Saudi Basic Industries will license carbon fiber production technology from the Italian firm Montefibre to use for a proposed 3,000-metric-ton-per-year carbon fiber plant in Saudi Arabia. The two firms may also build a carbon fiber plant in Spain, downstream from Montefibre’s acrylic fiber plant.

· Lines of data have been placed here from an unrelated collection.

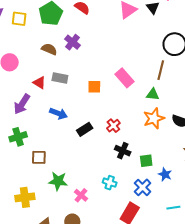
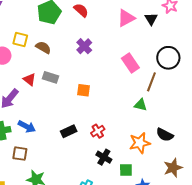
yellow square: (19, 19) -> (20, 40), moved
purple cross: (72, 42) -> (84, 46), moved
pink rectangle: (124, 78) -> (130, 63), moved
blue arrow: (58, 113) -> (27, 127), moved
orange star: (154, 118) -> (140, 143), moved

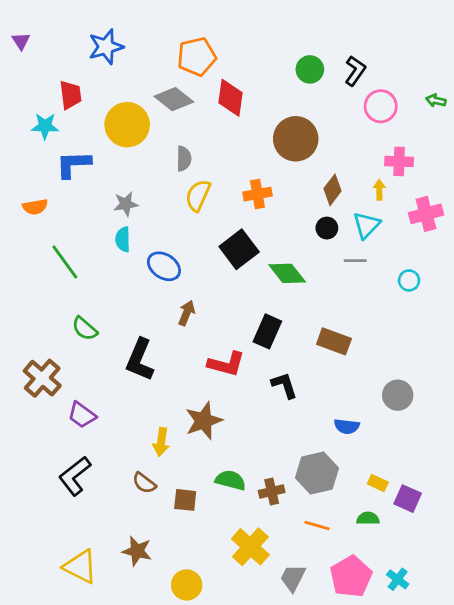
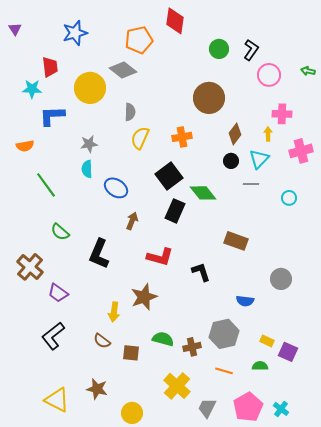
red diamond: (231, 98) -> (175, 21), moved
black rectangle: (267, 331) -> (175, 211), moved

Evonik has licensed the hydrogen peroxide-to-propylene oxide technology it developed with engineering firm Uhde to two Chinese firms. Jilin Shenhua and Jilin North Chemical plan to use the technology in a yet to be formed joint-venture plant in Jilin province that will make 330,000 metric tons per year of the polyurethane ingredient.

AkzoNobel CEO Hans Wijers, 60, will retire after the firm’s 2012 annual meeting. Ton Büchner, 45, CEO of Swiss industrial equipment maker Sulzer, will succeed Wijers. Büchner is a civil engineer.

Gevo plans to retrofit the Redfield Energy ethanol refinery in Redfield, S.D., to produce 38 million gal of isobutyl alcohol per year by the end of 2012. It will provide the technology and capital for the conversion in exchange for an equity interest in Redfield.

Ambit Biosciences has raised $30 million from investors, including Roche Venture Fund and MedImmune Ventures . The firm says the cash infusion will help it advance the clinical development of AC220, a tyrosine kinase-3 inhibitor, to treat acute myeloid leukemia. Ambit is developing AC220 with Astellas Pharma.

Synageva BioPharma , a biotech firm focused on developing drugs for rare diseases, is acquiring Trimeris in an all-stock transaction. Trimeris, which invented the HIV treatment Fuzeon but struggled in recent years, has dwindled to just three employees, according to a recent filing with the Securities & Exchange Commission. Acquiring Trimeris, which is listed on the NASDAQ, will enable Synageva to go public.